### What is being asked:
Which of the lines below include "julio"? Each one should be copied out.

### Records from a data collection:
+ + + + +

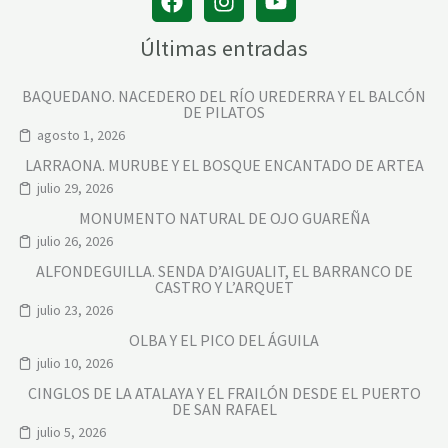
Últimas entradas
BAQUEDANO. NACEDERO DEL RÍO UREDERRA Y EL BALCÓN
DE PILATOS
agosto 1, 2026
LARRAONA. MURUBE Y EL BOSQUE ENCANTADO DE ARTEA
julio 29, 2026
MONUMENTO NATURAL DE OJO GUAREÑA
julio 26, 2026
ALFONDEGUILLA. SENDA D’AIGUALIT, EL BARRANCO DE
CASTRO Y L’ARQUET
julio 23, 2026
OLBA Y EL PICO DEL ÁGUILA
julio 10, 2026
CINGLOS DE LA ATALAYA Y EL FRAILÓN DESDE EL PUERTO
DE SAN RAFAEL
julio 5, 2026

+ + + + +

### Answer area:
julio 29, 2026
julio 26, 2026
julio 23, 2026
julio 10, 2026
julio 5, 2026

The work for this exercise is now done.